◆ **EXERCISE GOAL**
Leave out all pictures while repeating the records exactly and completely.

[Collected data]
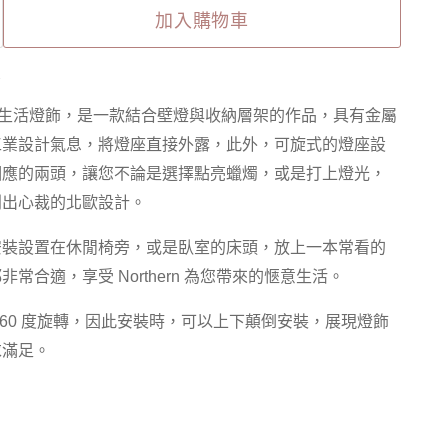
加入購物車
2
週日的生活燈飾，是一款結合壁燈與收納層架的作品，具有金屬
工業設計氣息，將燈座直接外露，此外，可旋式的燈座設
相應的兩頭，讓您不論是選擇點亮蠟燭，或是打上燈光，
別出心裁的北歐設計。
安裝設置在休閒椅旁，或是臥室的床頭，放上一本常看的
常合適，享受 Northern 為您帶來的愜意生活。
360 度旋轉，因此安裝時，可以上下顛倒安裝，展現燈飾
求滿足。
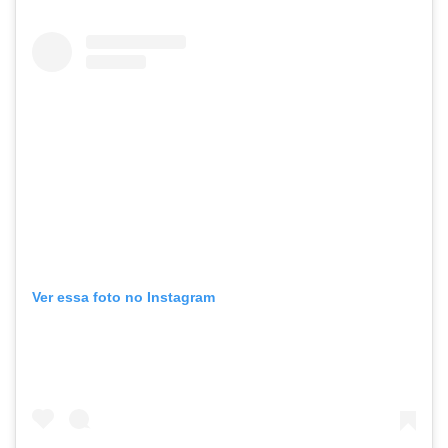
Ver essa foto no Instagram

◆ **ANSWER FOR THIS EXERCISE**
加入購物車
2
週日的生活燈飾，是一款結合壁燈與收納層架的作品，具有金屬
工業設計氣息，將燈座直接外露，此外，可旋式的燈座設
相應的兩頭，讓您不論是選擇點亮蠟燭，或是打上燈光，
別出心裁的北歐設計。
安裝設置在休閒椅旁，或是臥室的床頭，放上一本常看的
常合適，享受 Northern 為您帶來的愜意生活。
360 度旋轉，因此安裝時，可以上下顛倒安裝，展現燈飾
求滿足。
Ver essa foto no Instagram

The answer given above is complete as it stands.